Using the output of Power Platform dataflows from other Azure Data workloads

Note

Effective November 2020:

  • Common Data Service has been renamed to Microsoft Dataverse. Learn more
  • Some terminology in Microsoft Dataverse has been updated. For example, entity is now table and field is now column. Learn more

This article will be updated soon to reflect the latest terminology.

Depending on the storage for the output of the Power Platform dataflows, you can use that output in other Azure services.

The benefits of working with the output of Power Platform dataflows

Using Power Platform dataflows, you can reshape data, clean the data, and prepare the data for further analysis and consumption.

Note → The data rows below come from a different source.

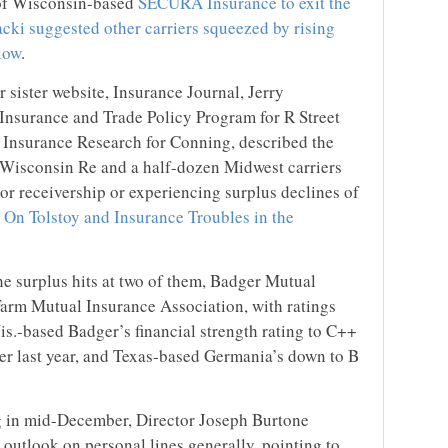
 of Wisconsin-based
SECURA Insurance to exit the
cki suggested other carriers squeezed by rising
llow
.
r sister website, Insurance Journal, Jerry
 Insurance and Trade Policy Program for R Street
of Insurance Research for Conning, described the
 Wisconsin Re and a half-dozen Midwest carriers
s or receivership or experiencing surplus declines of
:
On Tolstoy and Insurance Troubles in the
e surplus hits at two of them, Badger Mutual
rm Mutual Insurance Association, with ratings
.-based Badger’s financial strength rating to C++
er last year, and Texas-based Germania’s down to B
g in mid-December, Director Joseph Burtone
outlook on personal lines generally, pointing to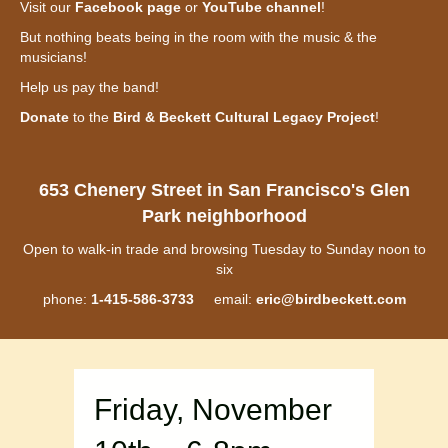
Visit our
Facebook page
or
YouTube channel
!
But nothing beats being in the room with the music & the
musicians!
Help us pay the band!
Donate
to the
Bird & Beckett Cultural Legacy Project
!
653 Chenery Street in San Francisco's Glen
Park neighborhood
Open to walk-in trade and browsing Tuesday to Sunday noon to
six
phone:
1-415-586-3733
email:
eric@birdbeckett.com
Friday, November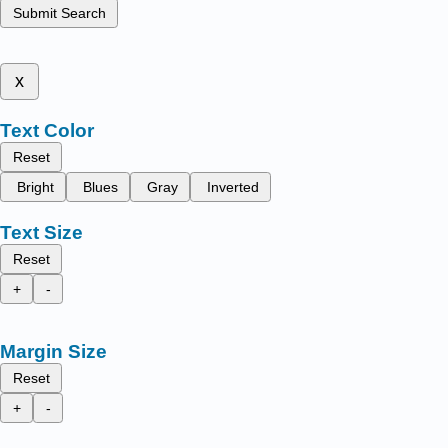
Submit Search
x
Text Color
Reset
Bright
Blues
Gray
Inverted
Text Size
Reset
+
-
Margin Size
Reset
+
-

There are many other Azure data services that work with data as an input and provide actions.

  • Azure Machine Learning can consume the output of dataflows and use it for machine learning scenarios (for example, predictive analysis).
  • Azure Data Factory can get the output of dataflows in a much larger scale, combined with the data from big data sources, for advanced data integration solutions.
  • Azure Databricks can consume the output of dataflows for applied data science algorithms and further AI with the big data scale in the Apache Spark backend.
  • Other Azure data services can use the output of Power Platform dataflows to do further actions on that data.

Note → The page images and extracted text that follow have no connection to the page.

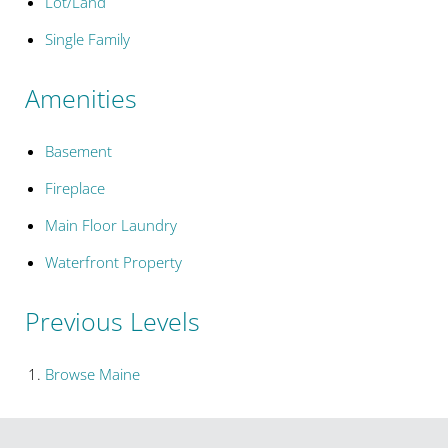
Lot/Land
Single Family
Amenities
Basement
Fireplace
Main Floor Laundry
Waterfront Property
Previous Levels
Browse
Maine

Dataflows with external Azure Data Lake Storage

If you've connected an external Azure Data Lake Storage storage to the Power Platform dataflows, you can connect to it using any Azure services that have Azure Data Lake Storage as a source. These services could be Azure Machine Learning, Azure Data Factory, Azure Databricks, Azure Analysis Services, and so on.

In any of these services, use Azure Data Lake Storage as the source. You'll be able to enter the details of your storage and connect to the data in it. The data is stored in CSV format, and is readable through any of these tools and services. The following screenshot shows how Azure Data Lake Storage is a source option for Azure Data Factory.

Using the output of Power Platform dataflows in external ADLS gen 2

Dataflows with Dataverse

If you're using standard dataflows that store the data in Dataverse, you can still connect to Dataverse from many Azure services. The following screenshot shows that in Azure Data Factory the output of a dataflow from Dataverse can be used as a source.

Using the output of Power Platform dataflows from Dataverse

Dataflows with internal Azure Data Lake Storage

If you're using the internal Azure Data Lake Storage that is provided by Power Platform dataflows, then that storage is exclusively limited to the Power Platform tools, and isn't accessible from other Azure data workloads.